**What you should do**
Only the lines from the one containing "Pope's visit to Milan: a priest ..." to the end of the listing below are wanted, repeated exactly.

**Provided records**
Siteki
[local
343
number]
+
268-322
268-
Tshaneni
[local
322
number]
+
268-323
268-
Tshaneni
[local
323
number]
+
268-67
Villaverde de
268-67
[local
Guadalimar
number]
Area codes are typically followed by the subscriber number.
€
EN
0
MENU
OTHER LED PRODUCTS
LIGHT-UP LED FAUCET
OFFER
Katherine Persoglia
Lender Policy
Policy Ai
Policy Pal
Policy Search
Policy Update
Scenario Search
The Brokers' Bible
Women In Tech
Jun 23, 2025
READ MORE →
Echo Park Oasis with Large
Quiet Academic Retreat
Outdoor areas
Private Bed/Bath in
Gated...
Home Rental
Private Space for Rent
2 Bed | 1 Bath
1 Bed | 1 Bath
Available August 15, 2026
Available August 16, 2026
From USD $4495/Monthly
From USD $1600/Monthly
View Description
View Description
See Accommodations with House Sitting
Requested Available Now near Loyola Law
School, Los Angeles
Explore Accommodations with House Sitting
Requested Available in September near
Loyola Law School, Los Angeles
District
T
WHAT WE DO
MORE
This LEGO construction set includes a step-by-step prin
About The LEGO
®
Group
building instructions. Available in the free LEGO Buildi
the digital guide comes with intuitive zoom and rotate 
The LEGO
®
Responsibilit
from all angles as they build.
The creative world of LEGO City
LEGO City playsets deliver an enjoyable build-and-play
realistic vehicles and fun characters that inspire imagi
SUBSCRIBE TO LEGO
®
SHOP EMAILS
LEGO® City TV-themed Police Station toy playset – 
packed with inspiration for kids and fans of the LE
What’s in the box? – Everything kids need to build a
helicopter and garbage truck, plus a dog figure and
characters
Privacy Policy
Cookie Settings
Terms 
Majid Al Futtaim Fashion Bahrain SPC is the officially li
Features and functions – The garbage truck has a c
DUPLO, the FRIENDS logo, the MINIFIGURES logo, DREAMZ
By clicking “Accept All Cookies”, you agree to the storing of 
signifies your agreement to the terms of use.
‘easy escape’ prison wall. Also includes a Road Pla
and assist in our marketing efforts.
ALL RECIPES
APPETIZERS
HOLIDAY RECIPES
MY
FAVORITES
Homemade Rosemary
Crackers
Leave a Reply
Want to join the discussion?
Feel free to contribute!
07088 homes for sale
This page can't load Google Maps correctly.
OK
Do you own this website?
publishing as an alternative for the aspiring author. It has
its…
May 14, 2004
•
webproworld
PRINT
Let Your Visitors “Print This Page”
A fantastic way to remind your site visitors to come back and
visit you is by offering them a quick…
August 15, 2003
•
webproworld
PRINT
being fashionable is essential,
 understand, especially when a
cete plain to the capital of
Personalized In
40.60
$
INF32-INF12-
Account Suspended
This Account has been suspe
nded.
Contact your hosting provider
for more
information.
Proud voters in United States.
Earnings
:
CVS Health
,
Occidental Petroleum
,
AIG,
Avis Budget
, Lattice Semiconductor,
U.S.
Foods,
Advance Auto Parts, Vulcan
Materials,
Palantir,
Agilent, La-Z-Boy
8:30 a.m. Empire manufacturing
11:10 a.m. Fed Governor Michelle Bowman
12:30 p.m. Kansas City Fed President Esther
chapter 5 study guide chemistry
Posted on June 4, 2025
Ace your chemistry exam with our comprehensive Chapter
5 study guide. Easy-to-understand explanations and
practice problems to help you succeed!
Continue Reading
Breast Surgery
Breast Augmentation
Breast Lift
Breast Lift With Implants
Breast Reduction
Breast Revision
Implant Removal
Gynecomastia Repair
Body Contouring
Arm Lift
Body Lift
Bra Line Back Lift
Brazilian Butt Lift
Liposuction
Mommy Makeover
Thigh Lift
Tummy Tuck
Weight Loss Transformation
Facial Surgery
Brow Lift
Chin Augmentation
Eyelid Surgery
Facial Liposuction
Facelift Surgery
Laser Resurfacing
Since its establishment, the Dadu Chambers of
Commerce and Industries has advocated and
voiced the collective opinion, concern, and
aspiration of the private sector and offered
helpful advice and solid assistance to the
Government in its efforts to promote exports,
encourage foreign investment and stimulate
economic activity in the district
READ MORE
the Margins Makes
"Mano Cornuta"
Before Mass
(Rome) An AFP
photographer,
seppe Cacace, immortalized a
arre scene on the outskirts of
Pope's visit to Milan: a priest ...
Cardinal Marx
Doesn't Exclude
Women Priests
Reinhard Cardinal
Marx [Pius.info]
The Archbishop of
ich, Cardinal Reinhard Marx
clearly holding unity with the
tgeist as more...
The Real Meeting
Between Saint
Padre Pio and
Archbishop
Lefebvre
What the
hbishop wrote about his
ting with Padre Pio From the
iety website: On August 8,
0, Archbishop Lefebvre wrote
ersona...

**Final answer**
Pope's visit to Milan: a priest ...
Cardinal Marx
Doesn't Exclude
Women Priests
Reinhard Cardinal
Marx [Pius.info]
The Archbishop of
ich, Cardinal Reinhard Marx
clearly holding unity with the
tgeist as more...
The Real Meeting
Between Saint
Padre Pio and
Archbishop
Lefebvre
What the
hbishop wrote about his
ting with Padre Pio From the
iety website: On August 8,
0, Archbishop Lefebvre wrote
ersona...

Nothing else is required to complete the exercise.